On the 10th March 1972 a young school teacher from the Yugoslav town of Dakovica in Kosovo died. His death was initially attributed to an adverse reaction to penicillin. Within days, dozens of his close contacts began to fall ill and present to hospitals with clear signs of smallpox, a disease thought eradicated in Europe.

What followed was the most extraordinary mass vaccination in history. Between the end of  March and mid May, an incredible 18 millions citizens had been vaccinated and the disease contained.

But the measures to do so were also extraordinary. A state of emergency was declared, martial law was applied, borders were sealed, plans for response to a biological warfare attack were dusted off, censorship tightened, the army and the impressive Yugoslav civil defence were mobilised, public meetings and sports events were banned. 

Over 3,000 people were assigned to work exclusively on contact tracing in Belgrade alone (pop 900,000 in 1972), hotels and campsites were requisitioned for quarantine and travel restrictions were implemented.

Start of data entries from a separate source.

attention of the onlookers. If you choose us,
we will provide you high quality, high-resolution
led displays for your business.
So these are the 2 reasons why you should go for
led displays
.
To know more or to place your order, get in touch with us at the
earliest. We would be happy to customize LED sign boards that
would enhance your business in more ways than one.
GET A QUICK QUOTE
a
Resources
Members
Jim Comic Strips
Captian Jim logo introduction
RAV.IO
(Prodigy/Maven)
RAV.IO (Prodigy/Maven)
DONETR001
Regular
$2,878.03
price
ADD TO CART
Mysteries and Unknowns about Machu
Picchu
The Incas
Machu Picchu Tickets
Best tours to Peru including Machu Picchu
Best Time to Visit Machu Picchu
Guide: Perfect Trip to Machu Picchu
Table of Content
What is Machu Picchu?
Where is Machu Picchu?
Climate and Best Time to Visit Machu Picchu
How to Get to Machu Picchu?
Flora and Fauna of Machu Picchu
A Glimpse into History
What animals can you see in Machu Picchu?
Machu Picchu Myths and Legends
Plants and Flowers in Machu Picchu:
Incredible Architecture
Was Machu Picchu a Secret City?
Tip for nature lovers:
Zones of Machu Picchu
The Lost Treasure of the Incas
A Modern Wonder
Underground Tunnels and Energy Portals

The Yugoslav socialist government reached out for international help, welcoming teams from WHO and the American CDC to assist  Millions of free doses of the vaccine were received from nearby countries. 

So the question is: how long will it take Ireland to vaccinate its population against COVID?

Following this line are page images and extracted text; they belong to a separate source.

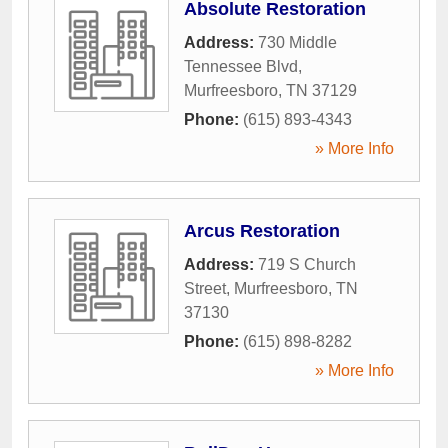
Absolute Restoration
Address:
730 Middle
Tennessee Blvd
,
Murfreesboro
,
TN
37129
Phone:
(615) 893-4343
» More Info
Arcus Restoration
Address:
719 S Church
Street
,
Murfreesboro
,
TN
37130
Phone:
(615) 898-8282
» More Info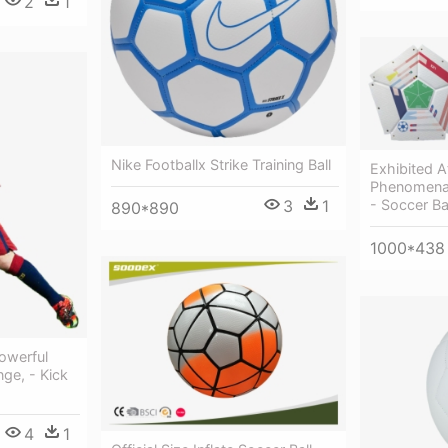
2
1
Nike Footballx Strike Training Ball
Exhibited A
Phenomenal
3
1
- Soccer Ba
890*890
1000*438
Powerful
ge, - Kick
4
1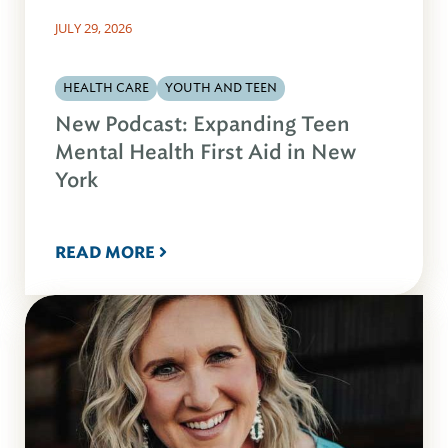
JULY 29, 2026
HEALTH CARE
YOUTH AND TEEN
New Podcast: Expanding Teen
Mental Health First Aid in New
York
READ MORE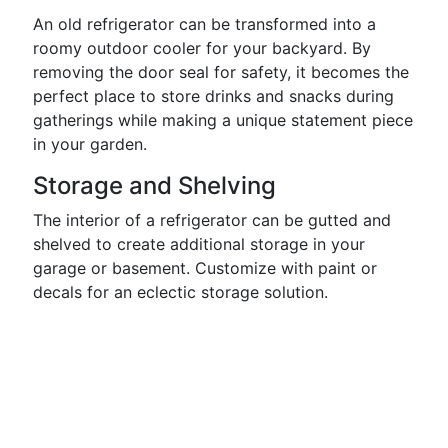
An old refrigerator can be transformed into a
roomy outdoor cooler for your backyard. By
removing the door seal for safety, it becomes the
perfect place to store drinks and snacks during
gatherings while making a unique statement piece
in your garden.
Storage and Shelving
The interior of a refrigerator can be gutted and
shelved to create additional storage in your
garage or basement. Customize with paint or
decals for an eclectic storage solution.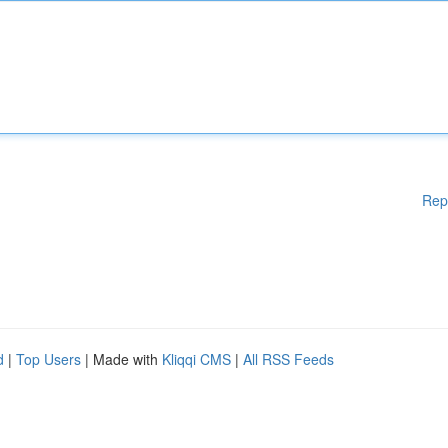
Rep
d
|
Top Users
| Made with
Kliqqi CMS
|
All RSS Feeds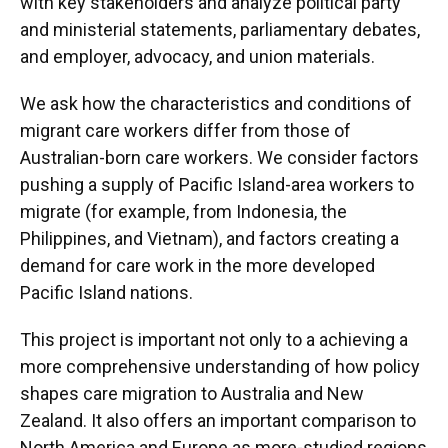
with key stakeholders and analyze political party
United Voice
and ministerial statements, parliamentary debates,
and employer, advocacy, and union materials.
The Centre for International Research on
Care Labour and Equalities, University of
We ask how the characteristics and conditions of
Sheffield (CIRCLE)
migrant care workers differ from those of
United Freedom of Freedom People
Australian-born care workers. We consider factors
pushing a supply of Pacific Island-area workers to
migrate (for example, from Indonesia, the
Students & Associates
Philippines, and Vietnam), and factors creating a
demand for care work in the more developed
Hamilton, Myra
Pacific Island nations.
Galicki, Celestyna
This project is important not only to a achieving a
Tennakoon, Don
more comprehensive understanding of how policy
shapes care migration to Australia and New
O’Dwyer, Monica
Zealand. It also offers an important comparison to
Jayasuriya, Rasika
North America and Europe as more-studied regions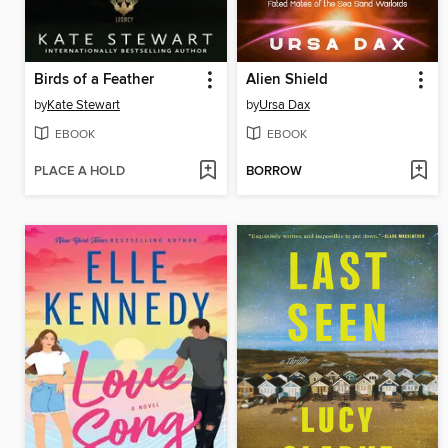
Birds of a Feather
Alien Shield
by
Kate Stewart
by
Ursa Dax
EBOOK
EBOOK
PLACE A HOLD
BORROW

We feel that the commentary that everyone will be vaccinated by mid 2021 is extremely optimistic. This is not Yugoslavia in 1972:

  • We do not have detailed, constantly updated and critiqued plans to roll out a rapid vaccination.
  • We cannot make vaccination a legal requirement without serious court challenges.
  • We do not have spare capacity in our emergency response or an ability to pivot a large standing army to something they are unsuited for.
  • We cannot censor the press or even control the information flow, as could be done pre-internet.
  • We will be competing with countries around the world for doses.
  • We will most likely receive our doses in four batches through EU procurement, in sequence with other EU countries.  So a delay in any one phase in any country may mean a delay in all.
  • We will need to have ongoing medical monitoring and observation of the vaccines due to their rapid approval.
  • We will have to manage the right of people not to be vaccinated; those people may harden in their opposition and their numbers may grow.
  • We will still have to run our health systems, primary care and pharmacies for the host of other services they provide in parallel with the vaccine administration.

At the moment Ireland seems to able to, without much fuss, administer approx 660,000 flu vaccines per year (over a 10-12 week period).  This is led by GPs, pharmacies, occupational health nurses in workplaces and with HSE teams that administer to their own staff, nursing homes, hospital and other residential or day care settings. For COVID, the number of vaccines will be approx double the population, as each of the likely approved vaccines requires 2 shots.

So the vaccine programme will be some 15 times larger than the current flu vaccine schedule. At a point, certain resources required for scaling up simultaneously will not be available, whether that’s the skilled people, vaccines, vehicles, fridges, vials etc. 

In addition people will continue to die, seemingly healthy and suddenly, in Ireland, and there will be occasions during the roll-out of the vaccine when people will die suddenly on the day or within a few  days of receiving a vaccine dose. 

Some of these deaths may be amplified and become viral on social media as being caused by a vaccine. This will deter the ‘wait and see’ people, those mostly young and healthy and so delay both the vaccine programme and consequently reaching that 80% target to achieve herd immunity and the return to normality.

That’s why ScanSmart’s best guess at this point is that the final population groups to receive the vaccine will run into 2022.